Artikel IV wordt als volgt gewijzigd:
a. Na onderdeel F worden twee onderdelen ingevoegd, luidende: Fa. In artikel 14a, elfde lid, wordt «een lidstaat van de Europese Unie» vervangen door: een lidstaat van de Europese Unie of een bij ministeriële regeling aangewezen staat die partij is bij de Overeenkomst betreffende de Europese Economische Ruimte.
Fb. In artikel 14b, achtste lid, wordt «een lidstaat van de Europese Unie» vervangen door: een lidstaat van de Europese Unie of een bij ministeriële regeling aangewezen staat die partij is bij de Overeenkomst betreffende de Europese Economische Ruimte.
b. Onderdeel H komt te luiden:
H. Artikel 23c wordt als volgt gewijzigd:
1. In het tweede lid, onderdeel b, wordt «laagbelaste beleggingsdeelnemingen» vervangen door: beleggingsdeelnemingen niet zijnde kwalificerende beleggingsdeelnemingen.

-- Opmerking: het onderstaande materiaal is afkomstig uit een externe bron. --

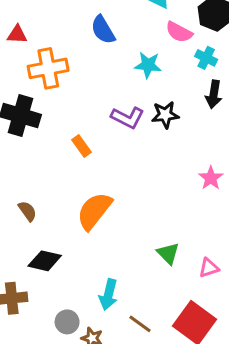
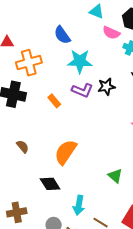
cyan star: (148, 65) -> (80, 61), moved, size x1.4
orange rectangle: (82, 146) -> (54, 101), moved
brown semicircle: (27, 211) -> (23, 146), moved
black diamond: (45, 261) -> (50, 184), moved, turned 50

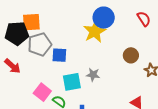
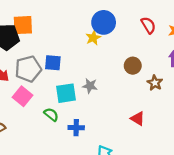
yellow star: (95, 31) -> (93, 38), size x0.6
gray pentagon: (40, 44) -> (28, 69), moved
pink square: (42, 92) -> (23, 96), moved

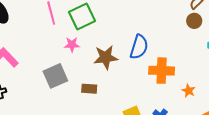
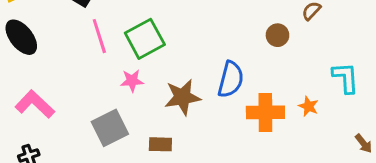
brown circle: (194, 21) -> (277, 35), moved
orange star: (189, 91) -> (308, 106), moved

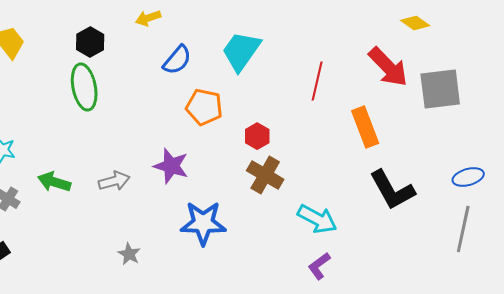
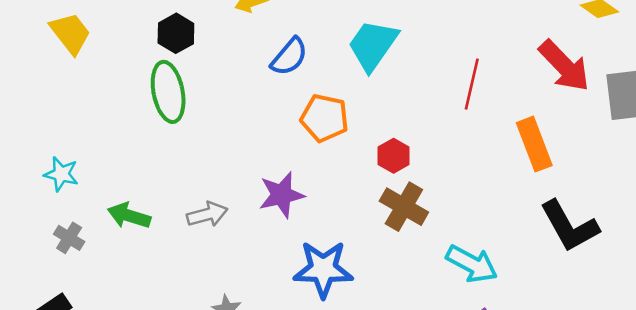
purple star: (171, 166) -> (281, 195), turned -30

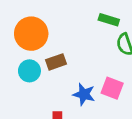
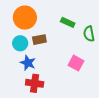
green rectangle: (109, 20) -> (68, 22), moved
blue star: (84, 94) -> (28, 63), moved

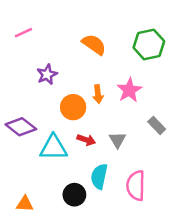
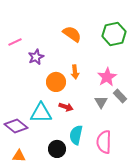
pink line: (23, 33) -> (15, 42), moved
pink star: (129, 90) -> (107, 77), moved
purple diamond: (21, 127) -> (16, 126), moved
gray triangle: (118, 140) -> (101, 102), moved

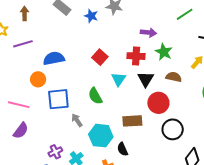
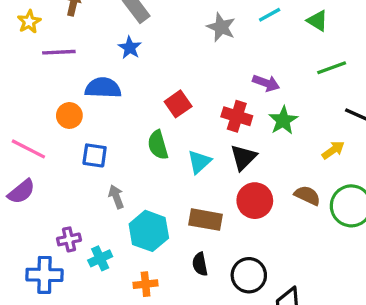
blue star: (91, 16) -> (130, 48), moved
brown semicircle: (174, 77) -> (307, 195), moved
cyan triangle: (119, 79) -> (199, 162), moved
green semicircle: (95, 96) -> (158, 145), moved
blue square: (58, 99) -> (95, 155), size x0.7
black circle: (173, 129) -> (249, 275), moved
black semicircle: (122, 149) -> (200, 264), moved

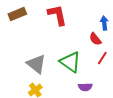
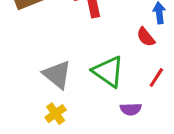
red line: (102, 58) -> (156, 78), moved

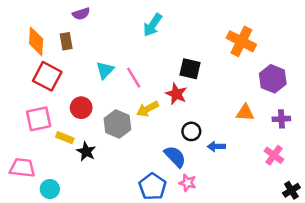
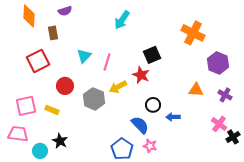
orange diamond: (36, 41) -> (29, 16), moved
black square: (190, 69) -> (152, 55), turned -36
red square: (47, 76) -> (38, 61), turned 35
pink line: (134, 78) -> (107, 62), turned 48
pink square: (39, 119) -> (26, 106), moved
purple cross: (281, 119) -> (225, 95), turned 32
black star: (86, 151) -> (60, 141), moved
black cross: (291, 190) -> (233, 137), moved

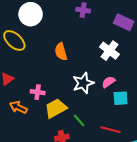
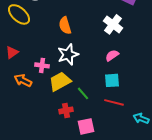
white star: (83, 83) -> (68, 54), moved
cyan square: (121, 98) -> (112, 80), moved

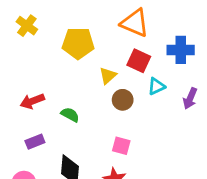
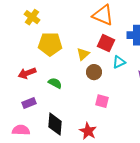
yellow cross: (27, 26) -> (32, 17), moved
yellow pentagon: (78, 43) -> (50, 44), moved
pink square: (121, 146) -> (102, 101), moved

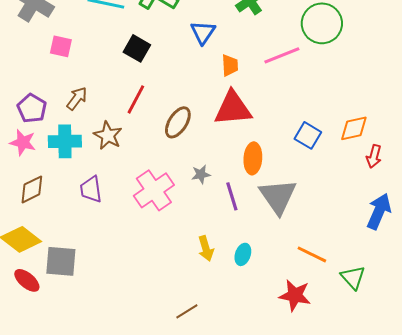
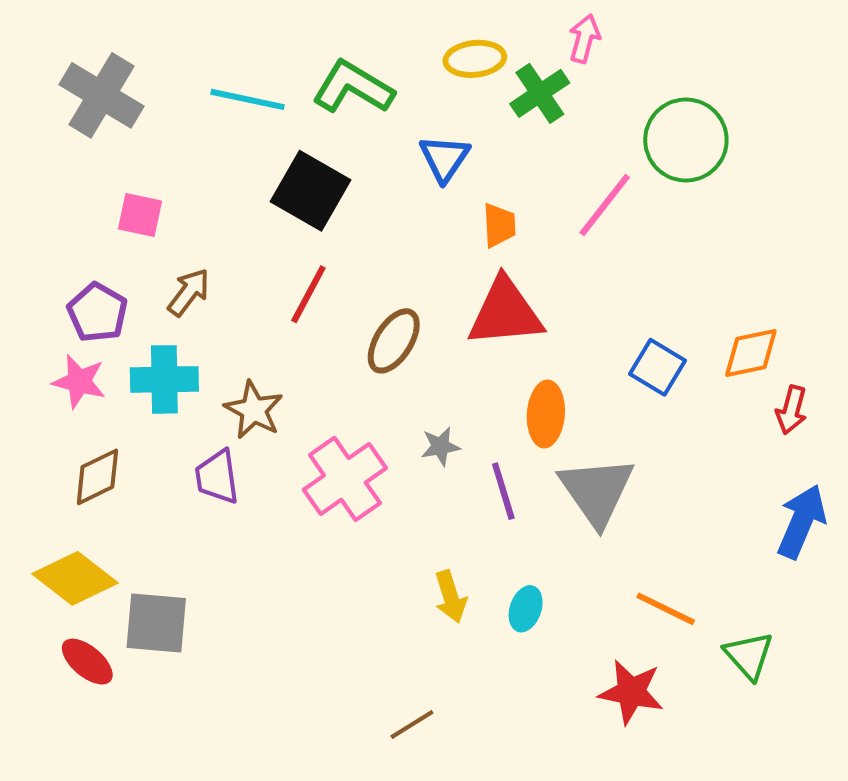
pink square: (61, 46) -> (140, 215), moved
black square: (137, 48) -> (310, 191), size x1.4
pink line: (282, 55) -> (605, 205), turned -30
brown star: (108, 135) -> (254, 410), moved

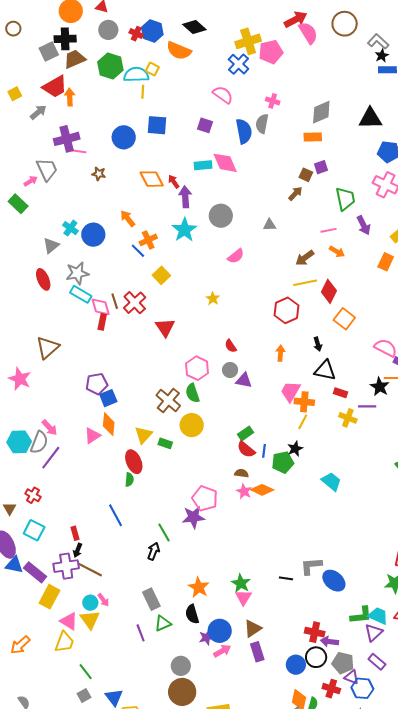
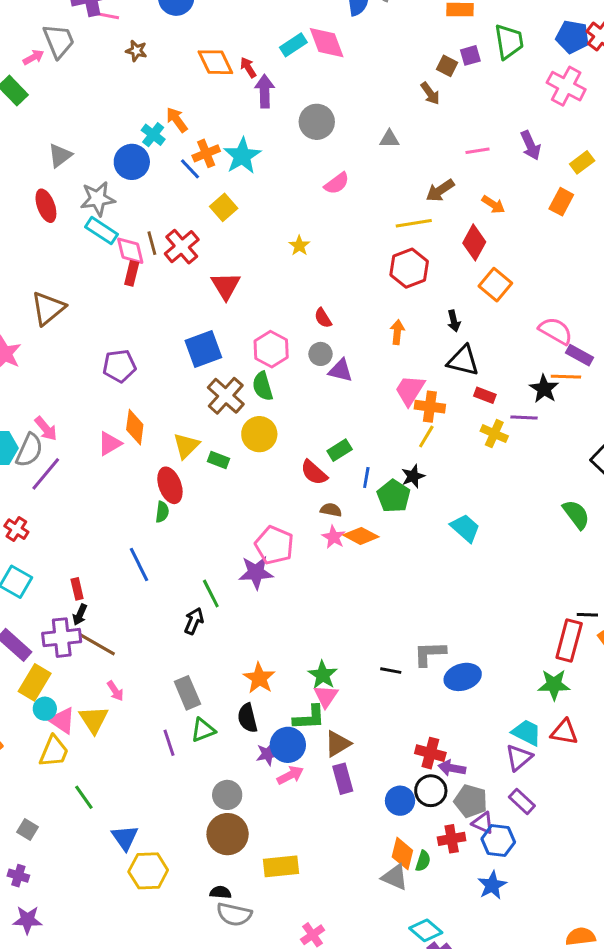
cyan rectangle: (203, 165) -> (293, 45), turned -30
brown arrow: (295, 194) -> (430, 93), turned 98
green trapezoid: (345, 199) -> (509, 42), moved
cyan cross: (70, 228) -> (153, 135), moved
cyan star: (184, 230) -> (242, 156), moved
blue circle: (93, 235) -> (132, 162), moved
orange arrow: (337, 252) -> (493, 205), moved
yellow line: (305, 283) -> (414, 223), moved
blue square: (108, 398) -> (203, 349), moved, size x1.4
red semicircle: (246, 449) -> (314, 473), moved
green pentagon: (283, 462) -> (394, 496), turned -30
blue ellipse: (334, 581) -> (463, 677), turned -60
cyan circle: (90, 603) -> (45, 709), moved
green L-shape: (361, 615) -> (309, 718), moved
red cross: (331, 689) -> (452, 839), turned -30
gray square: (84, 696) -> (28, 830), moved, turned -32

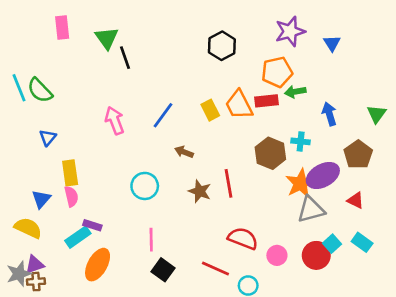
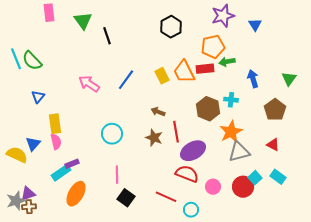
black line: (125, 58) -> (107, 36), moved
pink arrow: (115, 120) -> (89, 84), turned -35
brown arrow: (184, 152) -> (158, 112), moved
purple ellipse: (323, 176) -> (193, 151), moved
purple rectangle: (92, 225) -> (72, 164), turned -40
yellow semicircle: (28, 228) -> (17, 155), moved

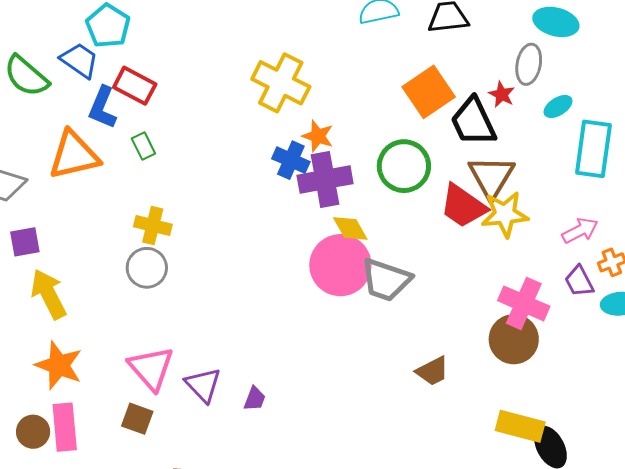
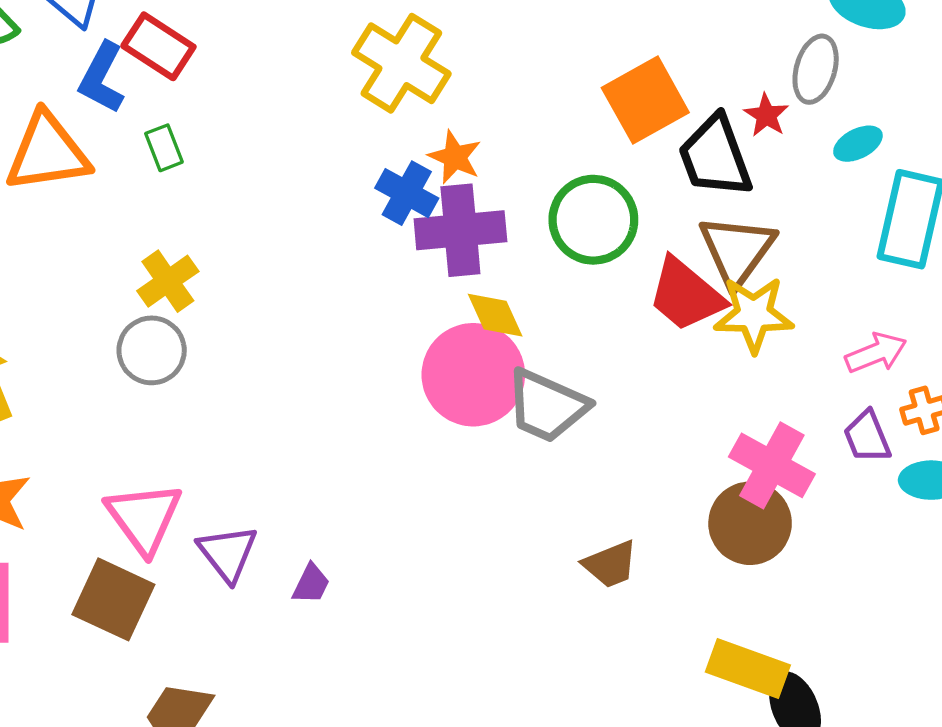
yellow cross: (153, 226) -> (168, 281), turned 36
brown square: (137, 419) -> (113, 599), size x1.5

2. In het derde lid, onder 1°, wordt «laagbelaste beleggingsdeelneming» vervangen door «beleggingsdeelneming niet zijnde een kwalificerende beleggingsdeelneming» en wordt «een lidstaat van de Europese Unie» vervangen door «een lidstaat van de Europese Unie of een bij ministeriële regeling aangewezen staat die partij is bij de Overeenkomst betreffende de Europese Economische Ruimte». Voorts wordt voor de puntkomma aan het slot een zinsnede ingevoegd, luidende: of aan een andere aldaar geheven belasting naar de winst.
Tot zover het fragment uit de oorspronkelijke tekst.